Don't get too hung up on scientific names. Mushroom experts use scientific names, but it's probably not necessary for the novice to commit all of them to memory. There are, however, a few names you may want to remember — including Boletus or Boletales, which are among the most common mushrooms you're likely to find on almost any walk; Amanitas, a large genus that includes some of the world's most toxic mushrooms and another good candidate for a genus you're apt to find on a walk in the woods; and Cordyceps, a fungus growing from a beetle or other insect and an indication truffles may be present. (We found one of these, and it piqued Cotter's scientific interests as much as any mushroom we found. "This is like the holy grail out here," he said.)

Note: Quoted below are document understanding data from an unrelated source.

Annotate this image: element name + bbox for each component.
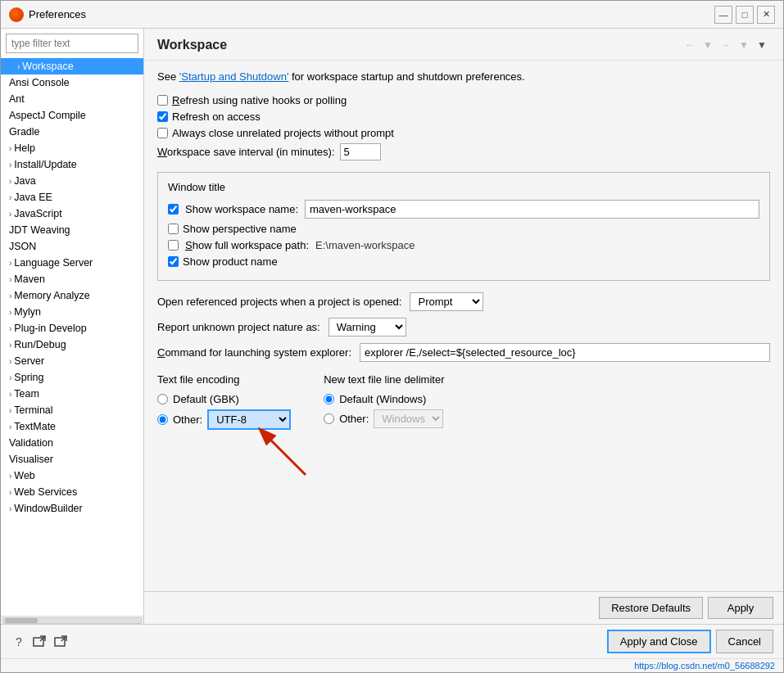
sidebar-item[interactable]: ›Spring	[1, 369, 143, 386]
tree-item-label: Plug-in Develop	[14, 323, 86, 334]
open-referenced-select[interactable]: Prompt Always Never	[410, 292, 483, 311]
tree-item-label: Help	[14, 142, 35, 154]
show-product-label: Show product name	[183, 255, 278, 268]
newline-default-radio[interactable]	[324, 394, 334, 404]
restore-defaults-button[interactable]: Restore Defaults	[599, 597, 703, 619]
workspace-name-input[interactable]	[305, 200, 759, 219]
tree-arrow-icon: ›	[9, 422, 11, 431]
sidebar-item[interactable]: Validation	[1, 435, 143, 451]
encoding-dropdown-wrapper: UTF-8 GBK ISO-8859-1 UTF-16	[207, 409, 291, 430]
sidebar-item[interactable]: Ant	[1, 91, 143, 107]
filter-input[interactable]	[6, 34, 138, 53]
help-icon[interactable]: ?	[11, 634, 27, 650]
sidebar-item[interactable]: ›Plug-in Develop	[1, 320, 143, 336]
sidebar-item[interactable]: ›Help	[1, 140, 143, 156]
tree-arrow-icon: ›	[9, 357, 11, 366]
tree-item-label: Install/Update	[14, 159, 76, 170]
cancel-button[interactable]: Cancel	[716, 630, 773, 653]
startup-link[interactable]: 'Startup and Shutdown'	[179, 70, 289, 83]
tree-item-label: Web	[14, 470, 34, 481]
minimize-button[interactable]: —	[714, 6, 732, 24]
back-button[interactable]: ←	[682, 37, 698, 53]
export-icon[interactable]	[32, 634, 48, 650]
startup-description: See 'Startup and Shutdown' for workspace…	[157, 70, 770, 83]
sidebar-item[interactable]: Ansi Console	[1, 75, 143, 91]
main-panel: Workspace ← ▼ → ▼ ▼ See 'Startup and Shu…	[144, 29, 783, 624]
tree-arrow-icon: ›	[9, 488, 11, 497]
show-workspace-checkbox[interactable]	[168, 204, 179, 215]
sidebar-item[interactable]: ›Terminal	[1, 402, 143, 418]
sidebar: ›WorkspaceAnsi ConsoleAntAspectJ Compile…	[1, 29, 144, 624]
show-fullpath-checkbox[interactable]	[168, 240, 179, 251]
dialog-bottom: ? Apply and Close Cancel	[1, 624, 783, 658]
bottom-right-buttons: Apply and Close Cancel	[607, 630, 773, 653]
tree-item-label: Spring	[14, 372, 43, 383]
sidebar-item[interactable]: ›Web Services	[1, 484, 143, 500]
sidebar-item[interactable]: JSON	[1, 238, 143, 255]
sidebar-item[interactable]: ›Language Server	[1, 255, 143, 271]
newline-other-radio[interactable]	[324, 413, 334, 424]
sidebar-item[interactable]: JDT Weaving	[1, 222, 143, 238]
refresh-access-checkbox[interactable]	[157, 111, 168, 122]
encoding-default-radio[interactable]	[157, 394, 168, 404]
sidebar-item[interactable]: Visualiser	[1, 451, 143, 467]
sidebar-item[interactable]: ›Mylyn	[1, 304, 143, 320]
tree-item-label: Memory Analyze	[14, 290, 89, 301]
interval-input[interactable]	[340, 143, 381, 160]
sidebar-item[interactable]: Gradle	[1, 124, 143, 140]
always-close-checkbox[interactable]	[157, 128, 168, 138]
sidebar-item[interactable]: ›WindowBuilder	[1, 500, 143, 517]
show-product-checkbox[interactable]	[168, 256, 179, 267]
interval-label: Workspace save interval (in minutes):	[157, 146, 335, 158]
command-input[interactable]	[360, 343, 770, 362]
apply-button[interactable]: Apply	[708, 597, 773, 619]
startup-text-prefix: See	[157, 70, 179, 83]
show-full-path-row: Show full workspace path: E:\maven-works…	[168, 239, 759, 251]
sidebar-item[interactable]: ›JavaScript	[1, 206, 143, 222]
sidebar-item[interactable]: ›Memory Analyze	[1, 287, 143, 304]
show-workspace-label: Show workspace name:	[185, 203, 298, 215]
encoding-select[interactable]: UTF-8 GBK ISO-8859-1 UTF-16	[207, 409, 291, 430]
sidebar-item[interactable]: ›Run/Debug	[1, 336, 143, 353]
import-icon[interactable]	[53, 634, 70, 650]
sidebar-item[interactable]: ›Server	[1, 353, 143, 369]
tree-item-label: Gradle	[9, 126, 40, 138]
tree-arrow-icon: ›	[9, 210, 11, 219]
sidebar-item[interactable]: ›Workspace	[1, 58, 143, 75]
tree-arrow-icon: ›	[9, 275, 11, 284]
bottom-bar: Restore Defaults Apply	[144, 591, 783, 624]
forward-dropdown[interactable]: ▼	[736, 37, 752, 53]
tree-item-label: Maven	[14, 273, 45, 285]
sidebar-item[interactable]: ›Maven	[1, 271, 143, 287]
close-button[interactable]: ✕	[757, 6, 775, 24]
sidebar-item[interactable]: ›Install/Update	[1, 156, 143, 173]
tree-item-label: Team	[14, 388, 39, 400]
newline-select[interactable]: Windows Unix Mac	[374, 409, 443, 428]
apply-and-close-button[interactable]: Apply and Close	[607, 630, 711, 653]
tree-item-label: Ansi Console	[9, 77, 70, 88]
window-title-group: Window title Show workspace name: Show p…	[157, 172, 770, 281]
refresh-native-checkbox[interactable]	[157, 95, 168, 106]
nav-arrows: ← ▼ → ▼ ▼	[682, 37, 770, 53]
show-perspective-checkbox[interactable]	[168, 224, 179, 234]
sidebar-item[interactable]: ›Web	[1, 467, 143, 484]
sidebar-item[interactable]: ›Java EE	[1, 189, 143, 206]
tree-item-label: Run/Debug	[14, 339, 66, 350]
sidebar-item[interactable]: ›Java	[1, 173, 143, 189]
open-referenced-label: Open referenced projects when a project …	[157, 296, 401, 308]
maximize-button[interactable]: □	[736, 6, 754, 24]
forward-button[interactable]: →	[718, 37, 734, 53]
tree-item-label: AspectJ Compile	[9, 110, 86, 121]
report-unknown-select[interactable]: Warning Error Ignore	[329, 318, 406, 336]
sidebar-hscroll[interactable]	[1, 616, 143, 624]
back-dropdown[interactable]: ▼	[700, 37, 716, 53]
sidebar-item[interactable]: ›Team	[1, 386, 143, 402]
report-unknown-label: Report unknown project nature as:	[157, 321, 320, 333]
sidebar-item[interactable]: AspectJ Compile	[1, 107, 143, 124]
menu-button[interactable]: ▼	[754, 37, 770, 53]
encoding-other-radio[interactable]	[157, 414, 168, 425]
sidebar-item[interactable]: ›TextMate	[1, 418, 143, 435]
refresh-access-label: Refresh on access	[172, 111, 261, 123]
svg-line-1	[265, 434, 306, 475]
tree-item-label: Terminal	[14, 404, 52, 416]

What to bring on a mushroom walk

A person holds up a mushroom found on a walk Be prepared to find all sorts of different mushrooms on your walk. (Photo: Tom Oder)

  • A basket to carry specimens you'll collect and identify (also called 'key out') at the end of the walk
  • A little plastic box with compartments like the ones that hold fishing lures to prevent small specimens from being crushed
  • Several field guides because the guides don't tend to be comprehensive. Because mushrooms vary from place to place, find a guide specific to your region. In the Southeastern United States, Cotter uses "Mushrooms of the Southeastern United States" and "Mushrooms of West Virginia and Central Appalachians."
  • A hand lens to look at gills, pores and stems to help in identification
  • Water
  • Bug spray
  • A backpack to help keep your hands free
  • Rain gear
  • A pocket knife to dig up mushrooms
  • A walking stick for steep terrain (which can also serve as a pointer when you spot something difficult to see, such as morels)

Finally, it helps to be in reasonably good physical condition. Walks can be long — 3 to 5 miles sometimes — and can become strenuous, especially in the mountains where there are elevation changes.

One saving grace: Mushroom experts like to stop and look a lot.